Was folgte waren viele Therapieaufenthalte - die einen mehr, die anderen weniger erfolgreich. Zuletzt waren es eineinhalb Jahre in verschiedenen Einrichtungen. Die letzte habe geholfen; eine Atmosphäre des Respekts, des Nicht-alleine-Seins mit den Problemen habe ihr Rückhalt gegeben. Wieder in Donauwörth, schlug ihr die Psychologin nach einer Weile vor, über die Caritas wieder Fuß zu fassen in der Gesellschaft. Dort will man da sein für genau jene Notfälle. "Wir wollen hier als christliche Einrichtung, und das betont auch meine Chefin Maria Bauer, jedem die Türe offenhalten", sagt Schäpers. Er habe Schreiber dann in der Möbelfundgrube in Donauwörth untergebracht. Schäpers meint, das Maßhalten sei wichtig, auch bei der Arbeit. Zuviel davon sowie ein Zweifel an der Sinnhaftigkeit könne einen Menschen in Depressionen stürzen - andererseits gebe Arbeit Stütze, Struktur und könne letztlich auch vor Depression bewahren. In der Möbelfundgrube richten die Mitarbeiter Einrichtungsgegenstände aller Art sowie teils auch Elektrogeräte her und verkaufen sie an jedermann. Ein Höhepunkt der Woche sei die Arbeit donnerstags gewesen, als sie in der Ecke für Kinder Kleidung und Bücher sortierte.

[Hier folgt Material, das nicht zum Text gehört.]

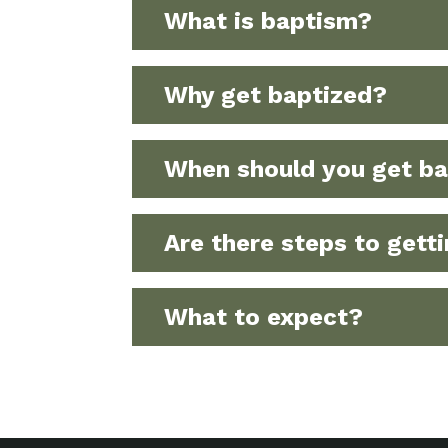
What is baptism?
Why get baptized?
When should you get ba
Are there steps to gett
What to expect?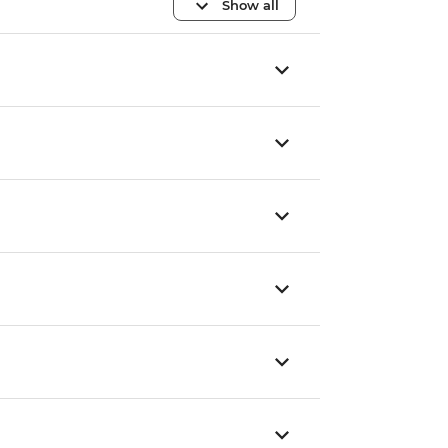
Show all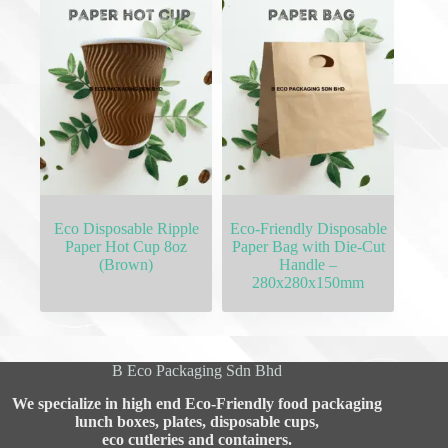
Eco Disposable Ripple
Eco-Friendly Disposable
Paper Hot Cup 8oz
Paper Bag with Die-Cut
(Brown)
Handle –
280x280x150mm
B Eco Packaging Sdn Bhd
We specialize in high end Eco-Friendly food packaging
lunch boxes, plates, disposable cups,
eco cutleries and containers.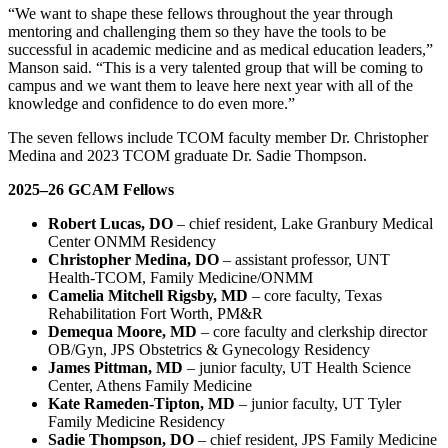
“We want to shape these fellows throughout the year through
mentoring and challenging them so they have the tools to be
successful in academic medicine and as medical education leaders,”
Manson said. “This is a very talented group that will be coming to
campus and we want them to leave here next year with all of the
knowledge and confidence to do even more.”
The seven fellows include TCOM faculty member Dr. Christopher
Medina and 2023 TCOM graduate Dr. Sadie Thompson.
2025–26 GCAM Fellows
Robert Lucas, DO
– chief resident, Lake Granbury Medical
Center ONMM Residency
Christopher Medina, DO
– assistant professor, UNT
Health-TCOM, Family Medicine/ONMM
Camelia Mitchell Rigsby, MD
– core faculty, Texas
Rehabilitation Fort Worth, PM&R
Demequa Moore, MD
– core faculty and clerkship director
OB/Gyn, JPS Obstetrics & Gynecology Residency
James Pittman, MD
– junior faculty, UT Health Science
Center, Athens Family Medicine
Kate Rameden-Tipton, MD
– junior faculty, UT Tyler
Family Medicine Residency
Sadie Thompson, DO
– chief resident, JPS Family Medicine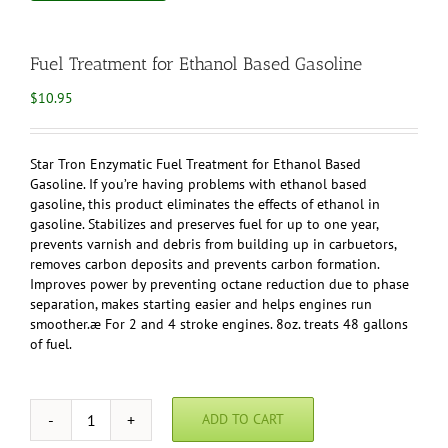
Fuel Treatment for Ethanol Based Gasoline
$
10.95
Star Tron Enzymatic Fuel Treatment for Ethanol Based
Gasoline. If you’re having problems with ethanol based
gasoline, this product eliminates the effects of ethanol in
gasoline. Stabilizes and preserves fuel for up to one year,
prevents varnish and debris from building up in carbuetors,
removes carbon deposits and prevents carbon formation.
Improves power by preventing octane reduction due to phase
separation, makes starting easier and helps engines run
smoother.æ For 2 and 4 stroke engines. 8oz. treats 48 gallons
of fuel.
ADD TO CART
Fuel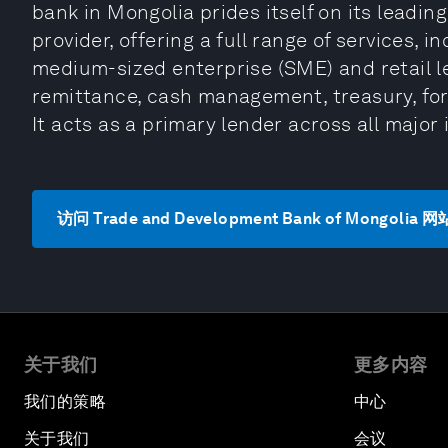
bank in Mongolia prides itself on its leadin
provider, offering a full range of services, 
medium-sized enterprise (SME) and retail le
remittance, cash management, treasury, fo
It acts as a primary lender across all major
访问 Trade and Development Bank of Mongolia 网
关于我们
更多内容
我们的策略
中心
关于我们
会议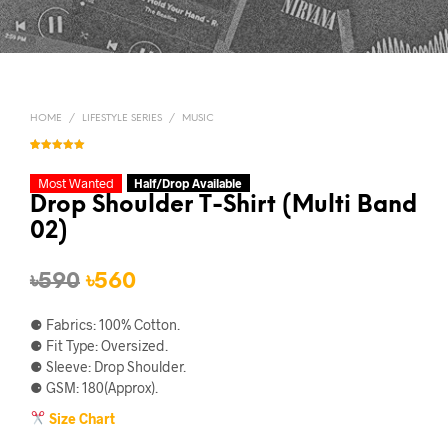
HOME
/
LIFESTYLE SERIES
/
MUSIC
Rated
1
5.00
out of 5
based on
Most Wanted
Half/Drop Available
customer
rating
Drop Shoulder T-Shirt (Multi Band
02)
Original
Current
৳
590
৳
560
price
price
⚈ Fabrics: 100% Cotton.
was:
is:
⚈ Fit Type: Oversized.
⚈ Sleeve: Drop Shoulder.
৳590.
৳560.
⚈ GSM: 180(Approx).
Size Chart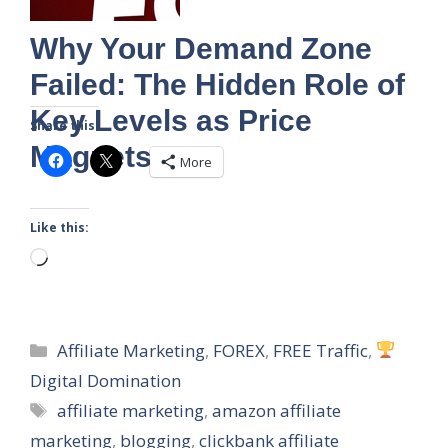
Why Your Demand Zone
Failed: The Hidden Role of
Key Levels as Price
Share this:
Magnets
More
Like this:
Loading…
Categories
Affiliate Marketing
,
FOREX
,
FREE Traffic
,
Digital Domination
Tags
affiliate marketing
,
amazon affiliate
marketing
,
blogging
,
clickbank affiliate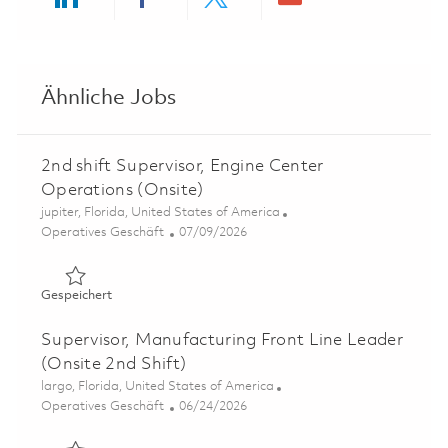
Share via LinkedIn
Share via Facebook
Share via twitter
Share via ema
Ähnliche Jobs
2nd shift Supervisor, Engine Center
Operations (Onsite)
Ort
jupiter, Florida, United States of America
Kategorie
Posted Date
Operatives Geschäft
07/09/2026
Gespeichert 2nd shift Supervisor, Engine Center Operati
Gespeichert
Supervisor, Manufacturing Front Line Leader
(Onsite 2nd Shift)
Ort
largo, Florida, United States of America
Kategorie
Posted Date
Operatives Geschäft
06/24/2026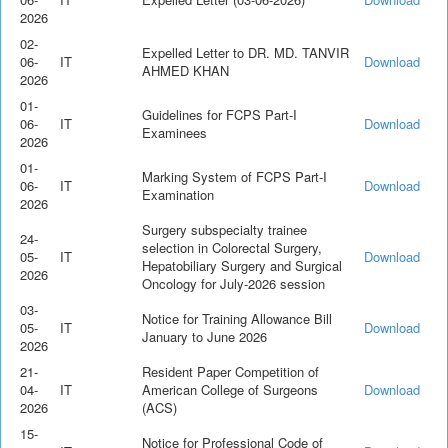
2026
02-
Expelled Letter to DR. MD. TANVIR
06-
IT
Download
AHMED KHAN
2026
01-
Guidelines for FCPS Part-I
06-
IT
Download
Examinees
2026
01-
Marking System of FCPS Part-I
06-
IT
Download
Examination
2026
Surgery subspecialty trainee
24-
selection in Colorectal Surgery,
05-
IT
Download
Hepatobiliary Surgery and Surgical
2026
Oncology for July-2026 session
03-
Notice for Training Allowance Bill
05-
IT
Download
January to June 2026
2026
21-
Resident Paper Competition of
04-
IT
American College of Surgeons
Download
2026
(ACS)
15-
Notice for Professional Code of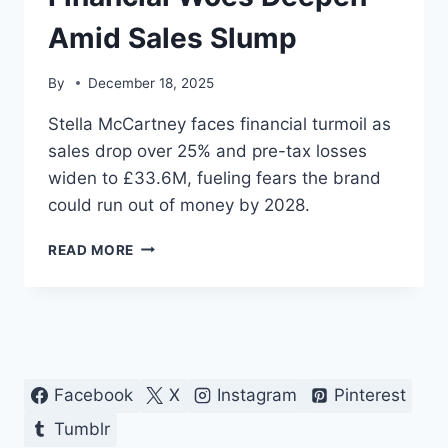
Amid Sales Slump
By
December 18, 2025
Stella McCartney faces financial turmoil as
sales drop over 25% and pre-tax losses
widen to £33.6M, fueling fears the brand
could run out of money by 2028.
STELLA
READ MORE
MCCARTNEY’S
FINANCIAL
WOES
DEEPEN
AMID
SALES
SLUMP
Facebook
X
Instagram
Pinterest
Tumblr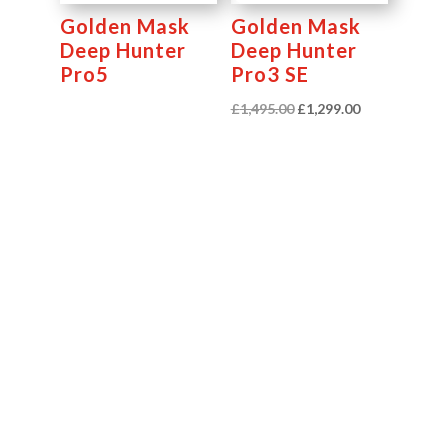
Golden Mask
Golden Mask
Deep Hunter
Deep Hunter
Pro5
Pro3 SE
Original
Current
£
1,495.00
£
1,299.00
price
price
was:
is:
£1,495.00.
£1,299.00.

Schäpers konnte ihre Stundenzahl langsam heraufsetzen. Schließlich habe sie sich wieder so weit fit gefühlt, dass sie in der Zeitung die Stellenanzeigen durchlas. Ein merkwürdiger Zufall wollte es, dass ihre ehemalige Chefin inseriert hatte. Schreiber meldete sich per E-Mail, die Zusage kam prompt. Sie arbeitet wieder an alter Stelle, doch sie hat sich verändert. Dass sie überhaupt wieder Arbeit auf dem 1. Arbeitsmarkt fand, war nicht garantiert: Laut einer Studie des Robert- Koch-Instituts (RKI) und der Technischen Universität Dresden aus dem Jahr 2012 ist das Risiko, arbeitslos zu sein, für psychisch Erkrankte bis zu 15-mal höher als für Gesunde. Schäpers und Schreiber würden sich indessen mehr Ehrlichkeit in der Gesellschaft wünschen, weniger Fassade. Dann vielleicht hätten es Menschen mit psychischen Problemen leichter, den Weg zurück in die Gesellschaft zu finden. Unmöglich ist das nicht, wie Schreibers Beispiel zeigt. Hilfe gibt es: Menschen, die anderen Menschen Chancen geben.